The Kone Air feels sturdy in the hands and is built with a slightly wider design in mind, not only for larger hands, but for the ability to provide a range of grips. While I tend to resort to the claw grip for most of my games, it’s nice to relax the palm flat for longer periods of time, particularly when I’m not gaming. Available in both black and white, the Kone Air provides a dedicated DPI button on top of the mouse below the scroll wheel, and three side buttons. Two sit above the thumb, while the third sits almost flat along the thumb rest, that you cause to toggle actions set up by  Roccat’s Swarm software.

Thankfully, each of the three side buttons are easy to reach and press, even if the lack of any additional buttons makes it a little trickly for those looking to get more of more demanding games like an MMO for example. That being said, Roccat’s Swarm software does allow the lower side button to toggle alternative commands for side keys via Easy-Shift[+], which we’ll touch on a bit later in this review. But as a mouse, it’s comfortable to use as a with its rubberised grip along the side providing adequate ergonomic support for the thumb.

Much like the Kone Air XP, the Kone Air offers PTFE glides for smooth movement and Titan Optical switches and a 19K Owl-Eye optical sensor for both speedy and responsive clicks and manoeuvrability in-game; although we recommend connecting with the dedicated 2.4 GHz dongle. It’s also on the lighter side, coming in at just 119g with batteries and an impressive 96g without.
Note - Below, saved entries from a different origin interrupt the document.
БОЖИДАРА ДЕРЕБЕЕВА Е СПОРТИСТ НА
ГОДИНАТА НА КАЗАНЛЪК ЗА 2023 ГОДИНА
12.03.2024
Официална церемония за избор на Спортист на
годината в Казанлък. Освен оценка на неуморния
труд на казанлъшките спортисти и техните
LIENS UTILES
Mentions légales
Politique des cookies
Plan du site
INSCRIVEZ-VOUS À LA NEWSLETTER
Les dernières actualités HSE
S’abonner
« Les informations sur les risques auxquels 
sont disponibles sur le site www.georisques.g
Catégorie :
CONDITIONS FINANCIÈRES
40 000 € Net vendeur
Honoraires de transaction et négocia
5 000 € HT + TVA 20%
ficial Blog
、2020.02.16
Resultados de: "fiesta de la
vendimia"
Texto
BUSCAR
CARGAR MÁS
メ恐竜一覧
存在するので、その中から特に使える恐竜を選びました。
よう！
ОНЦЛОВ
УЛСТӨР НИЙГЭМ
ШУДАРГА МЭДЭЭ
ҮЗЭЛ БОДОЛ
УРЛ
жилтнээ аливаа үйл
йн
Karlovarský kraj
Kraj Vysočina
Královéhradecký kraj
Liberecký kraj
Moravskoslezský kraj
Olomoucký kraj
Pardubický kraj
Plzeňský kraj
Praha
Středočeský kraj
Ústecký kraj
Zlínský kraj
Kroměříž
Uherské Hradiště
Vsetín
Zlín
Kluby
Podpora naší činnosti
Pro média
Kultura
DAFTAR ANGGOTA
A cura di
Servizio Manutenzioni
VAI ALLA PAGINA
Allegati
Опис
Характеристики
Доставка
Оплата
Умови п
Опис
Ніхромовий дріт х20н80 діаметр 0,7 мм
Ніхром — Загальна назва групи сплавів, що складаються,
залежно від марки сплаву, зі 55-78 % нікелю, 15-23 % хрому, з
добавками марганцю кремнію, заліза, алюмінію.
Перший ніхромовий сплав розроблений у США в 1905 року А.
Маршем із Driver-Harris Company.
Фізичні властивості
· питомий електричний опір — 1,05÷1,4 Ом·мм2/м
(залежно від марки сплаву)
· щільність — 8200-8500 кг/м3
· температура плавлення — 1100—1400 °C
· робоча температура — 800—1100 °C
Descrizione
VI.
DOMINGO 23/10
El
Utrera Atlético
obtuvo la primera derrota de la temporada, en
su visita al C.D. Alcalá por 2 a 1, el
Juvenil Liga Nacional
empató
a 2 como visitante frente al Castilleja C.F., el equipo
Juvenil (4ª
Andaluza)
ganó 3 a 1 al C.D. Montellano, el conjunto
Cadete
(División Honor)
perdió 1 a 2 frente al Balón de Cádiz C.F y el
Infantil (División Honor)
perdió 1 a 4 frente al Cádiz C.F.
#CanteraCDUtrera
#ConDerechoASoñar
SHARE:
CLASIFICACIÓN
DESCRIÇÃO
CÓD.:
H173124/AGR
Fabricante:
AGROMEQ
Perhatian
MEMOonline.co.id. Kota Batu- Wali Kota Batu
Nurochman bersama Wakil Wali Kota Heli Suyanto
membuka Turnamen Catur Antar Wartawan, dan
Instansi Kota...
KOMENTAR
While Titan Optical switches and a 19K Owl-Eye optical sensor make this a perfectly acceptable mouse for both gaming and everyday use, the Kone Air is only deepened with it’s additional programmable buttons and 100 million click life-cycle for added reliability. The Kone Air supports both 2.4 GHz and Bluetooth connections, the latter of which tends to fall in line with the proposed 800 hours (or around 33 days) of battery life. It can be powered with a single AA battery, although understandably lacking that aforementioned and lengthy battery life that two AA would provide. However, it’s nice to be able to get rid of any charging cables lying about while not having to worry about long-term battery life, in which most rechargeable batteries lose around 20% of their capacity after just a couple of years.

Should you wish to sacrifice battery life, I would recommend siding with the dedicated 2.4 GHz USB-A dongle neatly included within the Kone Air’s battery compartment. That 2.4GHz option provides around 15-20ms of lag as opposed to 200ms of lag that Bluetooth unfortunately causes. Most casual users will scarcely notice the difference for everyday activities, while more dedicated gamers will benefit from that more responsive lag-free experience, making the most of those satisfying Titan Optical switches. The lack of any RGB also simplifies both the look and customisation of the Kone Air, which I personally appreciate.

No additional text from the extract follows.